I’m finding more and more articles showing investors how they can access private funds via RRSP mortgages (aka Arm’s Length Mortgages). Here’s another great article by CRE Magazine:
The government’s new mortgage rules have, indeed, affected the acquisition strategy of many real estate investors — right along with their home-buying counterparts — suggests a CREW Online poll.
While 40.3% of respondents said those new rules — limiting how much you can borrow against the equity in a property and the amortization on the mortgage itself — have had no effect on this year’s buying habits, the majority said “yes.”
Just over 37% said the federal government’s move to decrease the maximum loan to value on a refinance to 85 per cent, among other changes, “significantly affected” their acquisition strategy.

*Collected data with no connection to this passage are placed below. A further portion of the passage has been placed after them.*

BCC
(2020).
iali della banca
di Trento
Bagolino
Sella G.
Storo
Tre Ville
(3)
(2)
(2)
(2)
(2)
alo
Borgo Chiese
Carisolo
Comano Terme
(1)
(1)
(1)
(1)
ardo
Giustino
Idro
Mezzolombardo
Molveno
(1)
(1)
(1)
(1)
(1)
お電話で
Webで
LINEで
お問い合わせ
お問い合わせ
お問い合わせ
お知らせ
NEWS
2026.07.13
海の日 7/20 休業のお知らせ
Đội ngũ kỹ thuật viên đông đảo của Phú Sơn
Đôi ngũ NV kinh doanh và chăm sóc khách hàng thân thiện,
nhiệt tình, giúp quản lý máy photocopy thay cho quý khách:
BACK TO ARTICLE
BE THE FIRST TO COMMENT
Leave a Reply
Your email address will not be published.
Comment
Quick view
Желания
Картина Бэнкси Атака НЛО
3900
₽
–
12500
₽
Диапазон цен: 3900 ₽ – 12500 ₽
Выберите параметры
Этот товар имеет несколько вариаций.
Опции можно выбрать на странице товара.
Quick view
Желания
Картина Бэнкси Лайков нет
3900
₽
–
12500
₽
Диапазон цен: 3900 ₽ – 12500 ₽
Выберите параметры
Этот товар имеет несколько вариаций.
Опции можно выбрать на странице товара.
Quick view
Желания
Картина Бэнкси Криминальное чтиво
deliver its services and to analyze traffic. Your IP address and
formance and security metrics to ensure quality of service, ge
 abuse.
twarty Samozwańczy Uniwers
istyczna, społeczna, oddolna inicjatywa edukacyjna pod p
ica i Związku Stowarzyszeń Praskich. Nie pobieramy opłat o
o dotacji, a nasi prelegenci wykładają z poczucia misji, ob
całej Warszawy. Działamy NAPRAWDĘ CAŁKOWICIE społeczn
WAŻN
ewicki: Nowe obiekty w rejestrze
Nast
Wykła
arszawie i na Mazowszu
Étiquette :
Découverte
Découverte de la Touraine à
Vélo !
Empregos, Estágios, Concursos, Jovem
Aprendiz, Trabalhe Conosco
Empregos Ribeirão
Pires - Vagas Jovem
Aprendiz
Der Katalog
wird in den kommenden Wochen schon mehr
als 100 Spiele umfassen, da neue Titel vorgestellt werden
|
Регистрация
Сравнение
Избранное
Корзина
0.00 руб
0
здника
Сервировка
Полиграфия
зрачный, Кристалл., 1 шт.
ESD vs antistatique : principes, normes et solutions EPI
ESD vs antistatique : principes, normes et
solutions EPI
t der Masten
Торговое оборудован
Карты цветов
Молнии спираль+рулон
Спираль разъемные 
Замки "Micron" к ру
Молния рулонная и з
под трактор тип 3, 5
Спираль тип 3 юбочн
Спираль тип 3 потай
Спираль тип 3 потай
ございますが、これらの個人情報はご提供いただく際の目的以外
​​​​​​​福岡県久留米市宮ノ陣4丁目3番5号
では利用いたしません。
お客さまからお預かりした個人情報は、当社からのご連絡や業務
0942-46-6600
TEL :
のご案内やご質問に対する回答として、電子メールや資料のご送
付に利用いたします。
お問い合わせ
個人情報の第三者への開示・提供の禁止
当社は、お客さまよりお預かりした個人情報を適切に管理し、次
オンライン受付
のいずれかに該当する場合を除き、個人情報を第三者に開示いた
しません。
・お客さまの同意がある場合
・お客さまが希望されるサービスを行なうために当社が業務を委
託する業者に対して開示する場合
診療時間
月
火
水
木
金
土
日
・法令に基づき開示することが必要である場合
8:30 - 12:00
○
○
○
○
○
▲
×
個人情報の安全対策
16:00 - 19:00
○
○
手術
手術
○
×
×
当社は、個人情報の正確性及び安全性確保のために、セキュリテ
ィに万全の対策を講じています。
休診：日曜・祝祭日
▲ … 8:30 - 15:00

A smaller number described those consequences as “slight.”
While the decision to withdraw CMHC backing for HELOCs and shorten the life of an insured mortgage to 30 year had some impact, expert investors have suggested the change around refis is most to blame for cramping their ability to tap into current holdings in order to add to them.The poll did not, in fact, ask that question.
Still, many are finding new ways to come up with the cash to further invest in Canada’s property markets, which have seen positive price growth despite the slowing economy and increasing uncertainty.
Private-lending funds are only one of those new avenues, says one investor and mortgage broker.
“Many real estate investors are unaware that (individuals) can use RRSPs or any other registered funds in debt-related vehicles, such as mortgages,” said Marcel Greaux, an active real estate and mortgage investor, but also a mortgage agent specializing in private money placement using cash, RRSPs and TFSAs etc.
“For the real estate investor looking to use private money, there is more than enough money available to do deals with a little creativity.”